Well, don’t say we didn’t warn you.
Just yesterday, in the course of documenting the largest ponzi scheme the world has ever known (in terms of number of victims), we remarked that if China’s beleaguered masses needed yet another excuse to rise up and stage massive street protests, they got one in the form of online P2P lender Ezubao, which defrauded nearly a million people.
Ezubao’s model wasn’t exactly complicated. Investors, they said, could earn between 9% and 15% by funding a variety of projects presented on the company’s website. When the money came in, management simply absconded with it all and attempted to repay old investors with new investors’ money.
34-year-old Ding Ning - the company’s founder - had a penchant for spending investors’ hard earned money on things like CNY12 million pink diamond rings. "Among gifts that Yucheng Chairman Ding Ning gave his president, Zhang Min, were a $20 million Singapore villa, a $1.8 million pink diamond ring, luxury limousines and watches and more than $83 million in cash," Reuters recounts, before adding that "Zhang, the group president who was marketed as 'the most beautiful executive in online finance', said on state broadcaster CCTV that Ding asked her to buy up everything from every Louis Vuitton and Hermès store in China, "and go overseas to buy more if that wasn't enough."
(Ding Ning at an "undisclosed location")
According to a highly amusing Google translation of a Xinhua story, Ding Ning and “several closely related groups of female executives, their private life extremely extravagant, spendthrift to suck money.”
Yes, “spendthrift to suck money” and if there was anything Ezubao was particularly adept at, it was “sucking money” - from 900,000 unsuspecting Chinese who staged protests in December following the government’s move to freeze the company’s assets.
“Expect more protests to come,” we warned.
Well sure enough, disgruntled investors are now uniting in a nationwide “rights protection” movement. Their first order of business: to call for three days of protests.
“If we don’t protect our rights, make appeals and take other drastic action within three days, we will recover little,” said a bulletin making the rounds among Ezubao investors. “We need to rise up across the country and let the government know that the people’s bottom line is the return of their capital. If it is not returned our movement will not stop!”
Many investors were lured in by the company’s flashy advertising campaigns and gimmicks. “Ezubao expanded rapidly across the country by advertising extensively on Chinese Central Television.” FT writes. “It sponsored a forum about the country’s parliament on Xinhua’s website and sponsored popular events such as the China Open tennis tournament and emblazoned high-speed rail cars with its logo.”
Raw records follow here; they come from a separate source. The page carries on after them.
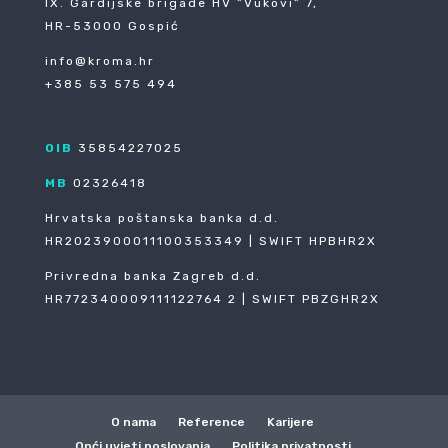
IX. Gardijske brigade HV ”Vukovi” 7,
HR-53000 Gospić
info@kroma.hr
+385 53 575 494
OIB
35854227025
MB
02326418
Hrvatska poštanska banka d.d.
HR2023900011100353349 | SWIFT HPBHR2X
Privredna banka Zagreb d.d.
HR772340009111122764 2 | SWIFT PBZGHR2X
O nama
Reference
Karijere
Opći uvjeti poslovanja
Politika privatnosti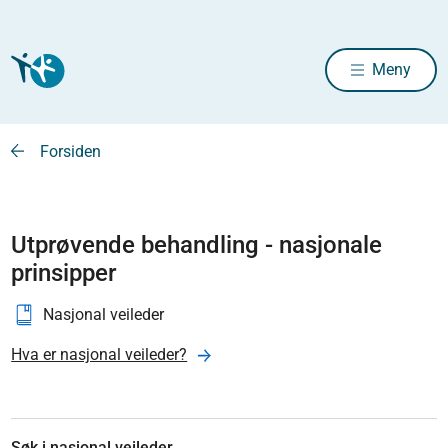
Meny
Forsiden
Utprøvende behandling - nasjonale
prinsipper
Nasjonal veileder
Hva er nasjonal veileder?
Søk i nasjonal veileder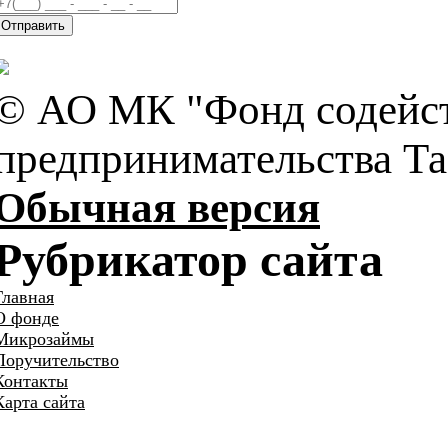
Отправить
© АО МК "Фонд содейст
предпринимательства Та
Обычная версия
Рубрикатор сайта
Главная
О фонде
Микрозаймы
Поручительство
Контакты
Карта сайта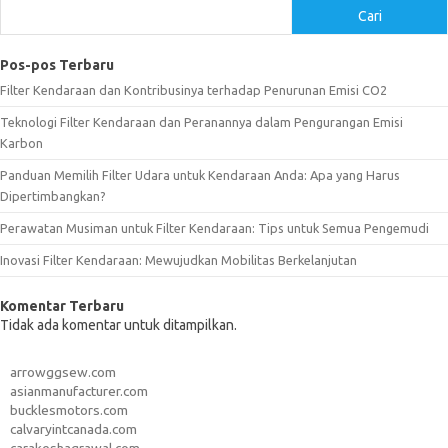
Cari
Pos-pos Terbaru
Filter Kendaraan dan Kontribusinya terhadap Penurunan Emisi CO2
Teknologi Filter Kendaraan dan Peranannya dalam Pengurangan Emisi
Karbon
Panduan Memilih Filter Udara untuk Kendaraan Anda: Apa yang Harus
Dipertimbangkan?
Perawatan Musiman untuk Filter Kendaraan: Tips untuk Semua Pengemudi
Inovasi Filter Kendaraan: Mewujudkan Mobilitas Berkelanjutan
Komentar Terbaru
Tidak ada komentar untuk ditampilkan.
arrowggsew.com
asianmanufacturer.com
bucklesmotors.com
calvaryintcanada.com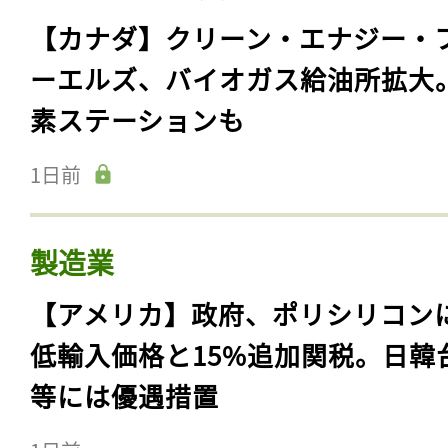
【カナダ】クリーン・エナジー・
ーエルズ、バイオガス給油所拡大
素ステーションも
1日前
製造業
【アメリカ】政府、ポリシリコン
低輸入価格と15%追加関税。日韓
等には優遇措置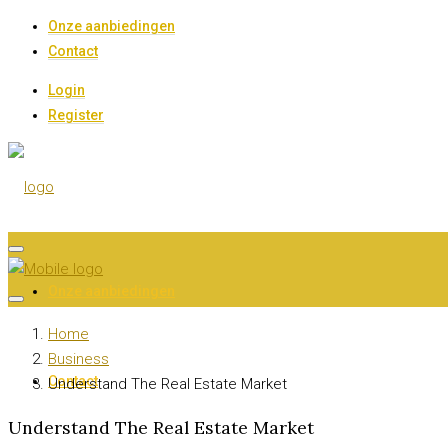
Onze aanbiedingen
Contact
Login
Register
Onze aanbiedingen
Home
Business
Contact
Understand The Real Estate Market
Understand The Real Estate Market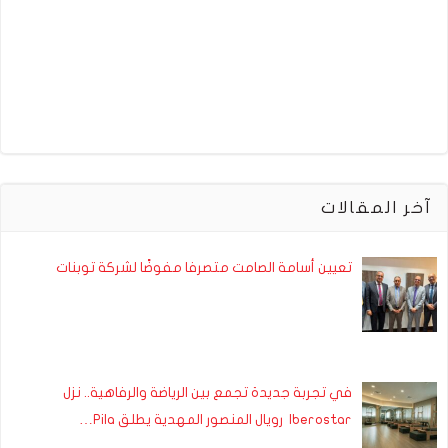
آخر المقالات
تعيين أسامة الصامت متصرفا مفوضًا لشركة توبنات
في تجربة جديدة تجمع بين الرياضة والرفاهية.. نزل
Iberostar رويال المنصور المهدية يطلق Pila…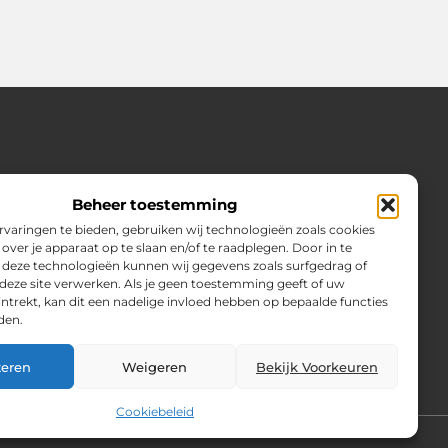
Ons team
Artikel publiceren
Contact
Slim Bouwen aan Jouw Online Autoriteit
Beheer toestemming
varingen te bieden, gebruiken wij technologieën zoals cookies
over je apparaat op te slaan en/of te raadplegen. Door in te
eze technologieën kunnen wij gegevens zoals surfgedrag of
 deze site verwerken. Als je geen toestemming geeft of uw
trekt, kan dit een nadelige invloed hebben op bepaalde functies
den.
teren
Weigeren
Bekijk Voorkeuren
Cookiebeleid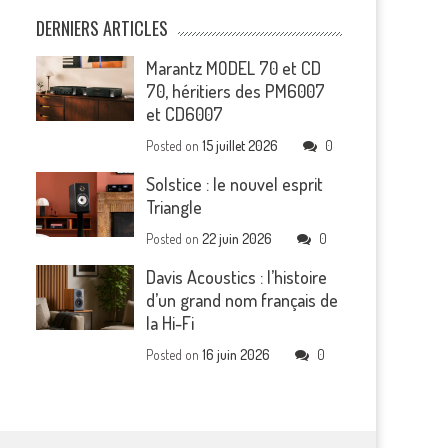
DERNIERS ARTICLES
Marantz MODEL 70 et CD
70, héritiers des PM6007
et CD6007
Posted on
15 juillet 2026
0
Solstice : le nouvel esprit
Triangle
Posted on
22 juin 2026
0
Davis Acoustics : l’histoire
d’un grand nom français de
la Hi-Fi
Posted on
16 juin 2026
0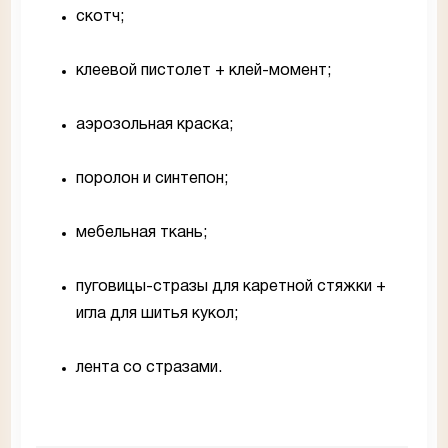
скотч;
клеевой пистолет + клей-момент;
аэрозольная краска;
поролон и синтепон;
мебельная ткань;
пуговицы-стразы для каретной стяжки +
игла для шитья кукол;
лента со стразами.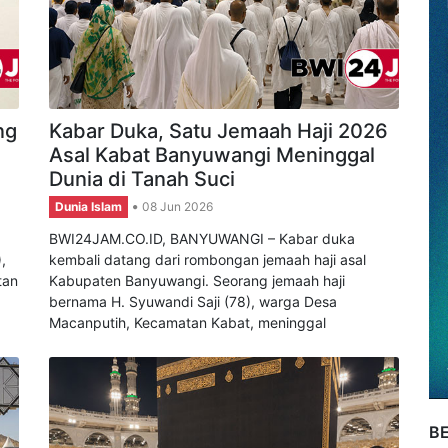
ng
Kabar Duka, Satu Jemaah Haji 2026
Asal Kabat Banyuwangi Meninggal
Dunia di Tanah Suci
Dunia Islam
08 Jun 2026
BWI24JAM.CO.ID, BANYUWANGI – Kabar duka
,
kembali datang dari rombongan jemaah haji asal
tan
Kabupaten Banyuwangi. Seorang jemaah haji
bernama H. Syuwandi Saji (78), warga Desa
Macanputih, Kecamatan Kabat, meninggal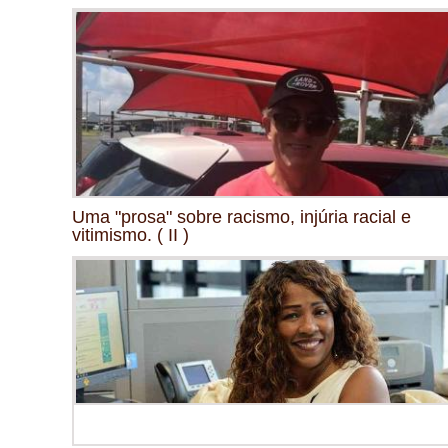
Uma "prosa" sobre racismo, injúria racial e
vitimismo. ( II )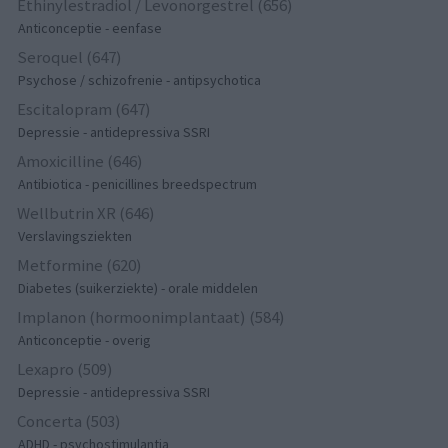
Ethinylestradiol / Levonorgestrel (656)
Anticonceptie - eenfase
Seroquel (647)
Psychose / schizofrenie - antipsychotica
Escitalopram (647)
Depressie - antidepressiva SSRI
Amoxicilline (646)
Antibiotica - penicillines breedspectrum
Wellbutrin XR (646)
Verslavingsziekten
Metformine (620)
Diabetes (suikerziekte) - orale middelen
Implanon (hormoonimplantaat) (584)
Anticonceptie - overig
Lexapro (509)
Depressie - antidepressiva SSRI
Concerta (503)
ADHD - psychostimulantia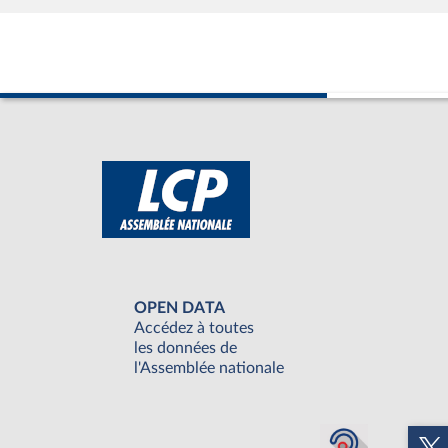
OPEN DATA
Accédez à toutes
les données de
l'Assemblée nationale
"When you got on the train, there was an announcement saying: "'Welcome aboard Train Ezubao'," a company employee who lost about CNY100,000 yuan in the scheme told Reuters.
Investors who put up at least CNY150,000 were given five-gram commemorative gold bars. "I feel terrible," an Ezubao investor surnamed Liu who said she lost CNY800,000 lamented. "I haven't dared tell my husband yet."
“I gave Ezubao Rmb250,000 because of their association with government activities and news outlets,” one investor told FT. “Of course we invested because of the advertising on CCTV and the high-speed trains,” another said.
“Of course” they invested. They saw an ad on a train.
This mirrors the sentiments expressed by the millions of retail investors who watched helplessly last summer as their life savings were vaporized by the harrowing decline on the SHCOMP.
It also reminds us of what happened to Fanya Metals chief Shan Jiuliang who was kidnapped by a mob of angry investors and dropped off at the police station back in August. Although Fanya was probably less of a fraud than Ezubao, the underlying story is the same: unsophisticated Chinese investors were bamboozled and once they realized they had been had, they were out for blood.
It's not likely that Ding Ning will see the light of day anytime soon, but if he were to go free, he might quickly wish he was back in prison given the fate Shan Jiuliang suffered early one morning last summer...
So stay tuned, because judging from the tone of the "rights protection movement" bulletin excerpted above, the villagers may be about to rise up in China.
Oh, and as for whether there may be other Ding Nings and Ezubaos lurking around in China just waiting to buckle under the weight of their own extraordinary ponzi-ness, consider this from Reuters:
"By November, there were over 3,600 P2P platforms as the industry raised more than 400 billion yuan, according to the China Banking Regulatory Commission (CBRC). More than 1,000 of those were problematic."